Top 50+ Best Toilet Puns, Dad Jokes And Wordplays To Make You Laugh Out Loud

In this very funny pun article, we have come up with and collected the best toilet puns, dad jokes and wordplay to make you LOL.

1. Flushing Out the Funniest Toilet Puns: A Hilarious Compilation

1. I used to have a job at a calendar factory, but I got fired for taking too many days off.
2. Why did the toilet paper roll down the hill? To get to the bottom!
3. Did you hear about the constipated mathematician? He worked it out with a pencil.
4. What do you call a fake noodle? An impasta.
5. I’m reading a book on the history of glue. I just can’t seem to put it down.
6. Why couldn’t the bicycle stand up by itself? It was two-tired.
7. I told my wife she should embrace her mistakes. She gave me a hug.
8. How do you organize a space party? You planet.
9. I used to play piano by ear, but now I use my hands.
10. I’m friends with 25 letters of the alphabet. I don’t know why. I don’t know Y.

2. Sit Down and Enjoy These Side-Splitting Bathroom Humor Puns

1. I’m friends with a baker. He’s a real knead.
2. I used to be a baker, but I couldn’t make enough dough.
3. Why did the coffee file a police report? It got mugged.
4. I’m reading a book on anti-gravity. It’s impossible to put down.
5. What do you call cheese that isn’t yours? Nacho cheese.
6. Why did the math book look sad? It had too many problems.
7. I used to play piano by ear, but now I use my hands.
8. I’m on a seafood diet. I see food and I eat it.
9. I told my wife she should embrace her mistakes. She gave me a hug.
10. Why did the scarecrow win an award? Because he was outstanding in his field.

3. From Potty Humor to Porcelain Punchlines: The Top Toilet Dad Jokes

1. What did one toilet say to the other toilet? You look flushed.
2. Why did the toilet paper roll down the hill? To get to the bottom!
3. Did you hear about the constipated accountant? He couldn’t budget.
4. What did the plumber say to the singer? Nice pipes.
5. I used to play piano by ear, but now I use my hands.
6. Why did the scarecrow win an award? Because he was outstanding in his field.
7. What do you call a pile of cats? A meowtain.
8. I’m friends with 25 letters of the alphabet. I don’t know why. I don’t know Y.
9. I’m friends with a baker. He’s a real knead.
10. I used to be a baker, but I couldn’t make enough dough.

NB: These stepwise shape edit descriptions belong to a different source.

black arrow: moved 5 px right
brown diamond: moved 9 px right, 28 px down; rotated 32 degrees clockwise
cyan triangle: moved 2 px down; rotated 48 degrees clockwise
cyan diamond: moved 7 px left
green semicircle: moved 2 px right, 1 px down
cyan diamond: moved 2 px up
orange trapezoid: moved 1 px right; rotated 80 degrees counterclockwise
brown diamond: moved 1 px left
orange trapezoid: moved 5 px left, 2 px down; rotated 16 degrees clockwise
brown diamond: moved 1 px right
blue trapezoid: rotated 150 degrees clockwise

4. Getting a Kick Out of These Toilet Humor Puns: Laugh Your Way to the Loo

1. I’m friends with a baker. He’s a real knead.
2. I used to be a baker, but I couldn’t make enough dough.
3. Why did the coffee file a police report? It got mugged.
4. I’m reading a book on anti-gravity. It’s impossible to put down.
5. What do you call cheese that isn’t yours? Nacho cheese.
6. Why did the math book look sad? It had too many problems.
7. I used to play piano by ear, but now I use my hands.
8. I’m on a seafood diet. I see food and I eat it.
9. I told my wife she should embrace her mistakes. She gave me a hug.
10. Why did the scarecrow win an award? Because he was outstanding in his field.

5. Let’s Get Crackin’ on the Best Funny Bathroom Puns and Jokes

1. I used to have a job at a calendar factory, but I got fired for taking too many days off.
2. Why did the toilet paper roll down the hill? To get to the bottom!
3. Did you hear about the constipated mathematician? He worked it out with a pencil.
4. What do you call a fake noodle? An impasta.
5. I’m reading a book on the history of glue. I just can’t seem to put it down.
6. Why couldn’t the bicycle stand up by itself? It was two-tired.
7. I told my wife she should embrace her mistakes. She gave me a hug.
8. How do you organize a space party? You planet.
9. I used to play piano by ear, but now I use my hands.
10. I’m friends with 25 letters of the alphabet. I don’t know why. I don’t know Y.